Tree of paths from a vertex in a graph Given a directed graph $G=(V,E)$, and one of its vertices $v\in V$, the set of finite paths in $G$ that start with $v$ can be seen as a tree, if we merge paths with a common prefix.
That tree is not necessarily a subgraph of $G$: if $G$ has cycles, paths can visit vertices several times, so the tree could be infinite for finite $G$. 
Question: what would you call that tree?
 A: *

*Here is a recent paper that seems to be exactly what you want in the undirected case, but may or may not be a good paper: Nonbacktracking expansion of finite graphs. They call it the "nonbacktracking expansion." Excerpt from the abstract:

... For an arbitrary finite, connected, undirected graph we construct
  an infinite tree having the same local structural properties as this finite graph, when observed by
  a nonbacktracking walker. Formally excluding the boundary, this infinite tree is a generalization of
  the Bethe lattice. ...

The lack of good references strikes me as a red flag, and I feel there should be a better reference out there, but maybe it is one place to start.

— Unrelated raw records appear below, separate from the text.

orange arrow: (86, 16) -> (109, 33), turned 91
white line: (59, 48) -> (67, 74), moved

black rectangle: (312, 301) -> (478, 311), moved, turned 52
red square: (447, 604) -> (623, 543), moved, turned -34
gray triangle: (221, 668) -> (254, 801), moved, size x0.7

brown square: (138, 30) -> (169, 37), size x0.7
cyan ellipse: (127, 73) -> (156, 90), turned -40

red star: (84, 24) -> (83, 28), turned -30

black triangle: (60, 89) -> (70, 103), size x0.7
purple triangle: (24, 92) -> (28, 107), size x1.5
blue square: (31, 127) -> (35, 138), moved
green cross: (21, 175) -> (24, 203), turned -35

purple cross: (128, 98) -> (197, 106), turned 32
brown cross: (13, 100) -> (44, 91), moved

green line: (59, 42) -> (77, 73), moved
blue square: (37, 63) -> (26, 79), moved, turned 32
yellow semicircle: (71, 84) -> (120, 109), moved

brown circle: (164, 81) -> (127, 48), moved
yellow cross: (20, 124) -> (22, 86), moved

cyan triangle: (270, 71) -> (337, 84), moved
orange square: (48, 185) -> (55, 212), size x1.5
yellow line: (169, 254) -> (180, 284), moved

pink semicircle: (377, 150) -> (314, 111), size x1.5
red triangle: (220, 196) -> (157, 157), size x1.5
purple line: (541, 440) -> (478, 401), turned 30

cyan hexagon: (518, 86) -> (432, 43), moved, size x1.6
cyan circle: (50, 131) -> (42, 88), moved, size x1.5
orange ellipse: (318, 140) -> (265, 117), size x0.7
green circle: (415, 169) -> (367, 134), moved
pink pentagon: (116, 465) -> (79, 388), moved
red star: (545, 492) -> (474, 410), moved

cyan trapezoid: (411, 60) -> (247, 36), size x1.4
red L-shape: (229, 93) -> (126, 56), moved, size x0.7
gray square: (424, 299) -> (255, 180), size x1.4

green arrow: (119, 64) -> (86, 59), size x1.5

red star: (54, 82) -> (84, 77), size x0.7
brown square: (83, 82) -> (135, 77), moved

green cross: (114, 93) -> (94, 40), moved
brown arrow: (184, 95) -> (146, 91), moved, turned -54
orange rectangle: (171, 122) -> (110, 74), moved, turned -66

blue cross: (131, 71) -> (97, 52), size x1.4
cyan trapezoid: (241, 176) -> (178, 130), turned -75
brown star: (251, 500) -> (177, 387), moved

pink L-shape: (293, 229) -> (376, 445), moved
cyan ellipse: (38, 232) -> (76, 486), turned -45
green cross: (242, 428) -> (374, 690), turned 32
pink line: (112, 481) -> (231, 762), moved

*Let $\text{Tree}(G,v)$ denote the tree of paths in $G$ starting from vertex $v$, which you define in your post. The map $(G,v) \mapsto \text{Tree}(G,v)$ is a functor from the category of directed rooted graphs to itself.

*Maybe there is some nice model-theoretic characterization of $\text{Tree}(G,v)$: Consider the theory $\mathcal{T}$ over the language of a single binary relation $E$ (directed edge relation), defined by $\mathcal{T} = \{\varphi_1, \varphi_2, \varphi_3, \ldots\}$, where $\varphi_i$ says "there are no $i$-cycles". $\mathcal{T}$ is the theory of directed acylic graphs. Let $\mathcal{T}_n = \{\varphi_1, \ldots, \varphi_n\}$. Then for any $G, v$ and any $n$, there exists $G_n, v_n$ such that $\text{Tree}(G,v) = \text{Tree}(G_n, v_n)$ and $G_n \vDash \mathcal{T}_n$. So the $\text{Tree}$ graph in a way extracts first-order information from $G$ that is not a result of $G$ having cycles.